For $22.50, you could have:
- Romaine lettuce (2 packs)
- Buttercrunch lettuce (2 packs)
- Swiss chard (1 pack)
- Spinach (1 pack)
- Kale (1 pack)
Plant 30 sq ft of any combination of these varieties and you’ll have lettuce for months. Pick the leaves while they are young and tender (like we discussed above) to have the best salad mix you ever tasted all season.
I have saved thousands of dollars per year by having my own garden. I saved $1000
How I Save $300 dollars Growing Asparagus from Seed/Crowns
Asparagus is a delicious vegetable, but it can be VERY expensive, especially if you eat it often.
I wrote a post a couple of weeks ago about how I created an asparagus bed in our garden, and in that post I describe how planting asparagus from seed and 1- year old crowns will save me hundreds of dollars per year.
Asparagus is around $7-10 per pound at the grocery store. Asparagus plants yield 1/2 pound per plant, and I planted 75 plants. I should yield over 35 pounds of asparagus from the bed during the 8 weeks it is in season in the spring.
Home-grown asparagus is not only cost-effective for asparagus-lovers like me, but it also tastes better than store-bought asparagus.

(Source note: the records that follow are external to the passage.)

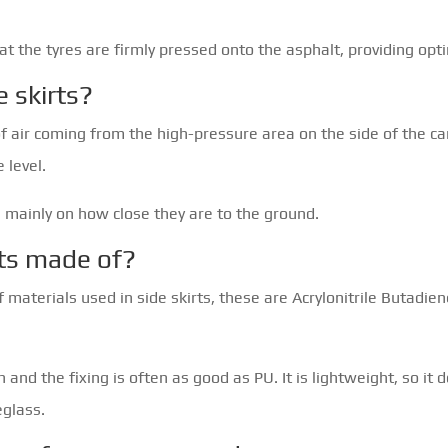
t the tyres are firmly pressed onto the asphalt, providing opt
e skirts?
f air coming from the high-pressure area on the side of the ca
 level.
 mainly on how close they are to the ground.
rts made of?
 materials used in side skirts, these are Acrylonitrile Butadie
 and the fixing is often as good as PU. It is lightweight, so it
eglass.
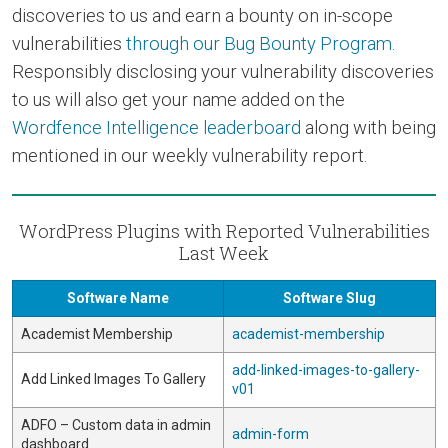
discoveries to us and earn a bounty on in-scope
vulnerabilities
through our Bug Bounty Program
.
Responsibly disclosing your vulnerability discoveries
to us will also get your name added on the
Wordfence Intelligence leaderboard
along with being
mentioned in our weekly vulnerability report.
WordPress Plugins with Reported Vulnerabilities
Last Week
Software Name
Software Slug
Academist Membership
academist-membership
add-linked-images-to-gallery-
Add Linked Images To Gallery
v01
ADFO – Custom data in admin
admin-form
dashboard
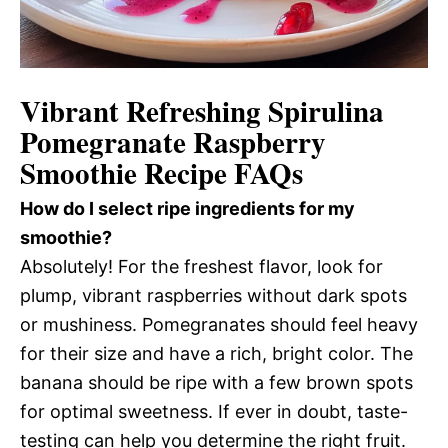
Vibrant Refreshing Spirulina
Pomegranate Raspberry
Smoothie Recipe FAQs
How do I select ripe ingredients for my
smoothie?
Absolutely! For the freshest flavor, look for
plump, vibrant raspberries without dark spots
or mushiness. Pomegranates should feel heavy
for their size and have a rich, bright color. The
banana should be ripe with a few brown spots
for optimal sweetness. If ever in doubt, taste-
testing can help you determine the right fruit.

How I Save $100 dollars Growing Shishito Peppers
As I said earlier, I love growing peppers. I planted 25 varieties, and 4 of those plants were Shishito peppers.
We ate blistered Shishito peppers every week for months, and the only cost involved was the cost of the seeds and fertilizer. If we had bought those at the grocery store, we’d have had to travel 45 minutes to the nearest Trader Joe’s to find them, and they would have cost over $100 from July-November.
How I Save $400 Dollars by Growing Cherry Tomatoes
Cherry tomatoes are my last example, and they are a big one. You can save $10+ dollars a week on cherry tomatoes and more if you eat them a lot.
We grow 3-4 cherry tomato plants every year and we have enough to eat fresh, preserve some and sell what’s leftover. We eat a clamshell package of cherry tomatoes almost EVERY DAY from July- November so we save around $20 per week by growing our own. That’s $400 worth of tomatoes every year, and that only includes cherry tomatoes.
Reason #4 - Smaller Environmental Impact
It doesn’t make sense to truck large quantities of produce across the country when you think of all the extreme measures that are taken to get it to its destination.
Plants are picked green, then one kind of gas is pumped into the storage chamber to keep the food from ripening, and then another kind of gas is pumped into the storage chamber to encourage ripening once it gets close to its final destination.
Reason #5 - Fewer Trips to the Grocery Store & You Control Your Supply Chain
The last reason you should start vegetables from seed is a practical one that’s related to safety.
When you have a garden full of vegetables that you love to eat, you make fewer trips to the grocery store.
Over the last 2 years, there have been interruptions in the supply chain that have impacted lots of different types of food. Those interruptions have been due to extremes in weather, some labor shortages due to the pandemic, and product hoarding during the pandemic.
Those shortages have let up a bit, but periodically shortages will happen, and if your garden is full of delicious, cost-effective food you’ve grown from seed, you won’t need to worry whether those foods are available or not.
Another very important reason to grow your own food is food safety. Instances of food contamination are spread throughout the country due to our centralized food system. Just last July, over 800 people in 37 states and Puerto Rico contracted salmonella poisoning from onions. We’re told to eat our vegetables, yet every time we turn around it seems we’re hearing about another case of food contamination.
You’ve heard the benefits of growing vegetables from seed. Now it’s time to start planning for your vegetable garden! The possibilities are endless and you can eat a greater variety, better-tasting vegetables – not to mention save money at the grocery store.